Ay. Gökyüzündeki en tanıdık nesne. Ay denizleri ve dağları (aydınlık ve karanlık noktalar) herhangi bir optik alet olmadan görülebilir. Ay sirkleri ve kraterleri en basit teleskopla bile görülebilir:

İşin garibi, ay en iyi dolunayda değil, ilk ve son çeyrekte gözlemlenir. Bunun nedeni dolunay sırasında Ay yüzeyindeki detayların kontrastının çok küçük olması ve görünmemesidir.

Venüs, güneş sistemindeki bize en yakın gezegen olan gece gökyüzünde de açıkça görülebilmektedir. Güneş ve Ay'dan sonra en parlak cisimdir. Ve bir teleskopla diğer gezegenleri görebilirsiniz; Mars, Jüpiter, Satürn ve Satürn'ün halkaları, hatta Uranüs ve Neptün bile görülebilir.
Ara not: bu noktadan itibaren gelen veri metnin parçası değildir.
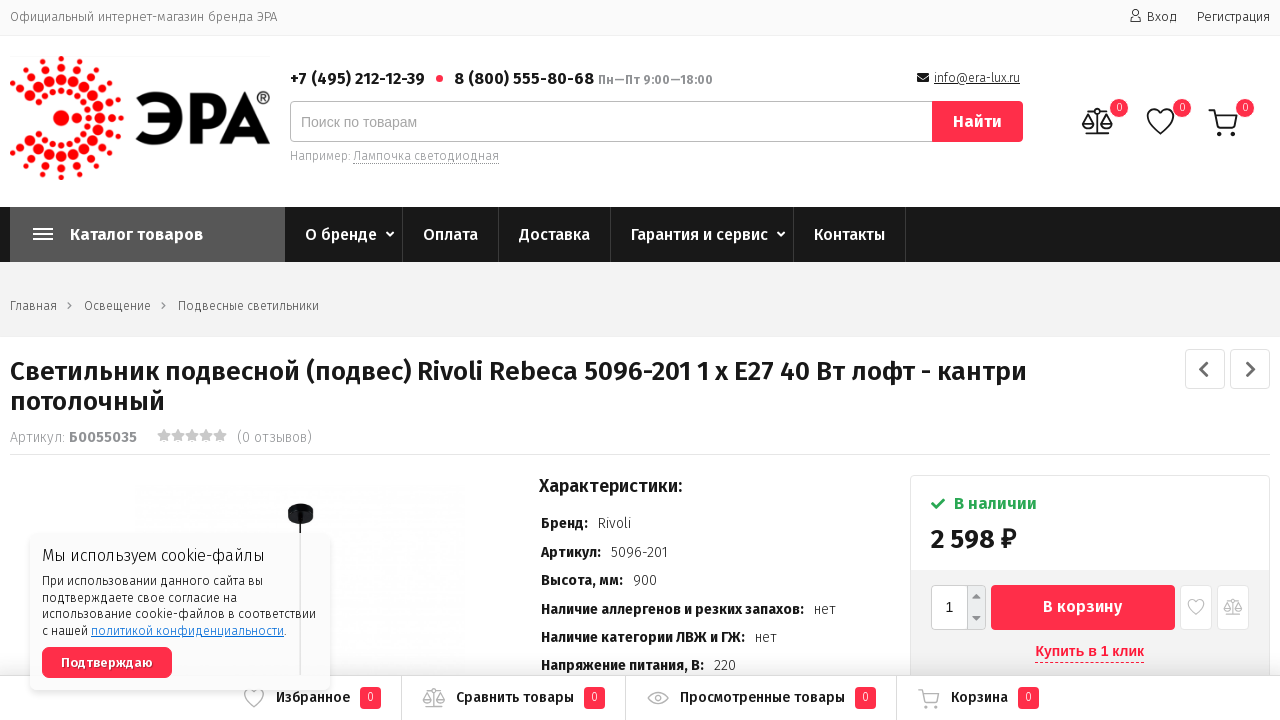  Describe the element at coordinates (977, 121) in the screenshot. I see `Найти` at that location.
Doğru, en uzak gezegenler küçük, oldukça sönük yıldızlar olarak görülebilecek.

Her uzay nesnesinin görünürlüğü yalnızca günün saatine değil aynı zamanda mevsime de bağlıdır. Ancak asıl faktör gözlem yeridir: Şehir aydınlatması yıldızların ve diğer nesnelerin ışığını gölgede bırakır. Doğaya çıkmak en iyisi. Ancak elinizde dürbün veya teleskop varsa şehirde pek çok ilginç şey görebilirsiniz.